I am a DIYer without much expertise in woodwork. Yet I have the urge to fix or replace a broken spindle of our dinning chair set of six. (I did dissemble and re-glue the loosen legs of one of them before.) 

I believe it is called "arrow back" Windsor dinning chair, which has those flattened, arrow shaped spindles on the back. One of the spindles is broken. 

Unfortunately, in an attempt to create enough gap to put in clue, I split it even more to multiple pieces and added more fissures. So I guess the spindle is beyond repair at this point.

Now i am looking into replacing it. the problem is, I can't find "arrowback" spindle being sole anywhere, even though this type of dinning chair is very common.

Do you guys know which places sell this type of spindles? (I did find places that sell round spindles.)

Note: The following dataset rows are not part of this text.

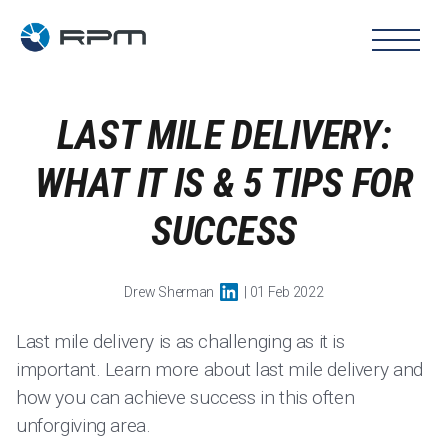
LAST MILE DELIVERY:
WHAT IT IS & 5 TIPS FOR
SUCCESS
Drew Sherman
| 01 Feb 2022
Last mile delivery is as challenging as it is
important. Learn more about last mile delivery and
how you can achieve success in this often
unforgiving area.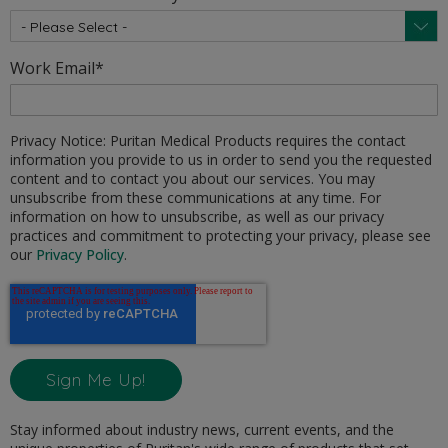
Work Email
*
Privacy Notice: Puritan Medical Products requires the contact
information you provide to us in order to send you the requested
content and to contact you about our services. You may
unsubscribe from these communications at any time. For
information on how to unsubscribe, as well as our privacy
practices and commitment to protecting your privacy, please see
our
Privacy Policy
.
Stay informed about industry news, current events, and the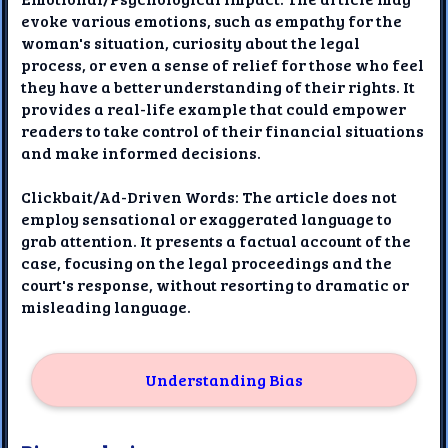
evoke various emotions, such as empathy for the
woman's situation, curiosity about the legal
process, or even a sense of relief for those who feel
they have a better understanding of their rights. It
provides a real-life example that could empower
readers to take control of their financial situations
and make informed decisions.
Clickbait/Ad-Driven Words: The article does not
employ sensational or exaggerated language to
grab attention. It presents a factual account of the
case, focusing on the legal proceedings and the
court's response, without resorting to dramatic or
misleading language.
Understanding Bias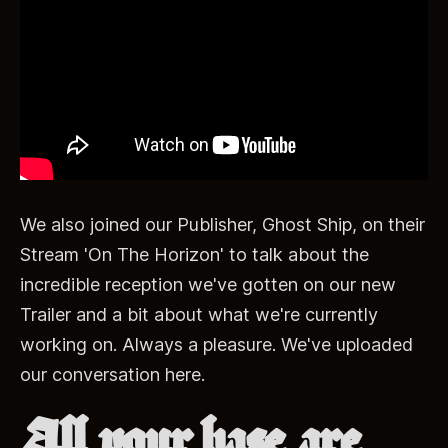
We also joined our Publisher, Ghost Ship, on their
Stream 'On The Horizon' to talk about the
incredible reception we've gotten on our new
Trailer and a bit about what we're currently
working on. Always a pleasure. We've uploaded
our conversation here.
All your base are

Thank you for any help that you can offer.

Phil


----------



## Steve Neul (Sep 2, 2011)

I doubt if you can find any of the spindles anywhere. Since it is the kind that doesn't use a hardwood dowel you will probably have to fabricate one. You could cut a flat piece of wood to the dimension of the center of it and then shape the ends with a bandsaw or a sander or even whittle it with a pocket knife.


----------



## epicfail48 (Mar 27, 2014)

Got any pics of what you're trying to match?


----------



## philip518 (Dec 3, 2014)

epicfail48 said:


> Got any pics of what you're trying to match?


Thanks for the responses. Here are the pics of the broken spindle and a good chair.

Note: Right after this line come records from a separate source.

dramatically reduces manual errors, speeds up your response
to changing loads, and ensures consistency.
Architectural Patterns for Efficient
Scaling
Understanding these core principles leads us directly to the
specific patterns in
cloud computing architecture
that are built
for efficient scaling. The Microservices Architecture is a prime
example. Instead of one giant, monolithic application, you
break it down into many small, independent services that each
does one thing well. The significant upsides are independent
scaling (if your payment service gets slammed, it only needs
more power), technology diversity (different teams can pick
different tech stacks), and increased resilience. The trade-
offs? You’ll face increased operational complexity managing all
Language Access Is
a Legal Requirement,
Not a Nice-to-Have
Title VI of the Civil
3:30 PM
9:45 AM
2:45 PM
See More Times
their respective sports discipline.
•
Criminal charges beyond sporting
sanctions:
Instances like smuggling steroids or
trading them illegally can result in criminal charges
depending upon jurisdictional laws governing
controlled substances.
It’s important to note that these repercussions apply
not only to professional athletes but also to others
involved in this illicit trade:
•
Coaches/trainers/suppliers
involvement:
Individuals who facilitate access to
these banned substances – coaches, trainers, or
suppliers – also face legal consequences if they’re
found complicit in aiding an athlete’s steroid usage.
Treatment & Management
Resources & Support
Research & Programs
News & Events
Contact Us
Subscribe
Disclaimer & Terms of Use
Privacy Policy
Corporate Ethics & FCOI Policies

As you can see, the chair is one of those very common ones.

Thanks.

Phil


----------



## Steve Neul (Sep 2, 2011)

That part could be reglued however it would be far better to replace it. You could just rough out the shape with a bandsaw and use a sander to round the edges and the dowel ends.


----------



## epicfail48 (Mar 27, 2014)

Im with steve, thats an easy enough shape to match. Use an intact piece to sketch out the profile on a piece of matching wood and cut to rough shape with a bandsaw/jigsaw/coping saw/whathaveyou and finish off the profile with sanding, a rasp or whatever. Easy peasy


----------



## woodnthings (Jan 24, 2009)

*where to find one...*

That was the question. The DIY'r OP asked where to find one, not how to make one. I suspect it's above his pay grade to make one. He may not have a spoke shave and a bandsaw either one., which would be required to make one. That shape has curves in side and front views, a rather complex for a novice to carve. Not to mention the rounded portions top and bottom. 

My advice is to have one made based on a good sample or a glued up example. I looked at a slew of chair parts from online sources with no luck, only round ones. Maybe someone here can offer their services. :blink:


----------



## philip518 (Dec 3, 2014)

woodnthings said:


> I suspect it's above his pay grade to make one.

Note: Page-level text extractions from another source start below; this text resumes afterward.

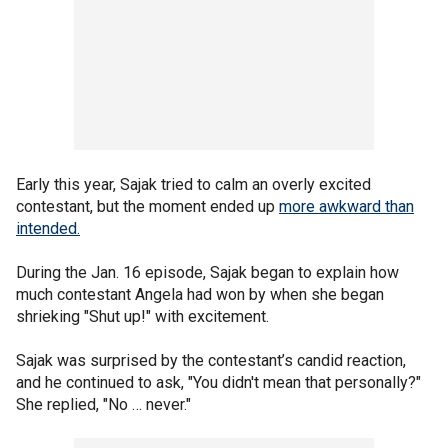
Early this year, Sajak tried to calm an overly excited
contestant, but the moment ended up
more awkward than
intended.
During the Jan. 16 episode, Sajak began to explain how
much contestant Angela had won by when she began
shrieking "Shut up!" with excitement.
Sajak was surprised by the contestant’s candid reaction,
and he continued to ask, "You didn't mean that personally?"
She replied, "No … never."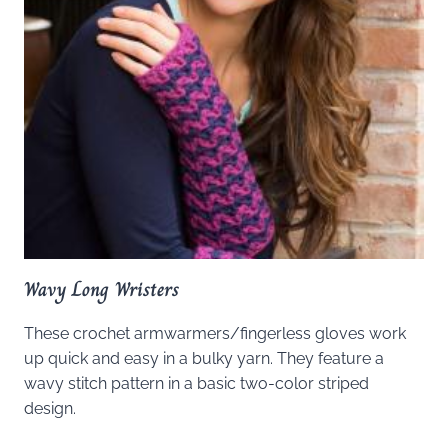
Wavy Long Wristers
These crochet armwarmers/fingerless gloves work
up quick and easy in a bulky yarn. They feature a
wavy stitch pattern in a basic two-color striped
design.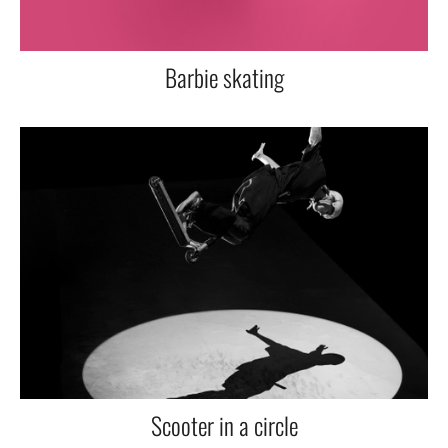
Barbie skating
Scooter in a circle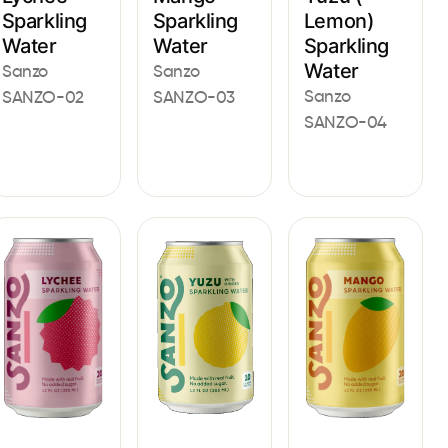
Lemon)
Sparkling
Sparkling
Sparkling
Water
Water
Water
Sanzo
Sanzo
Sanzo
SANZO-02
SANZO-03
SANZO-04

LOL. You are absolutely correct. 

I do have a jigsaw, and made a large keyboard tray with round corners for my own use, which I like to show it off to neighbors. 

But to hand made a piece like this, it is beyond my capacity and ambition. 

I assumed those chairs were mass produced (since they are sold everywhere) and wished some manufactures would offer replacement parts somewhere. 

Well, it is really a shame to let this single piece ruin the entire chair. 

Thanks for helping out. Have a good weekend.

Phil


----------



## Steve Neul (Sep 2, 2011)

If making the part isn't an option I would reglue the old one. If you would get a couple of spring clamps like Home Depot sells for a dollar you could glue the pieces together with wood glue.


----------



## Hammer1 (Aug 1, 2010)

Unfortunately, furniture parts like your's are not available other than buying the chair. A new spindle can be made by a woodworker. The issue is that the chair isn't worth $100 but it could cost more than that to fix it. I think the spindle is too far gone to glue back together and have it last. Have you looked for a replacement chair, maybe from the same place you bought them?


----------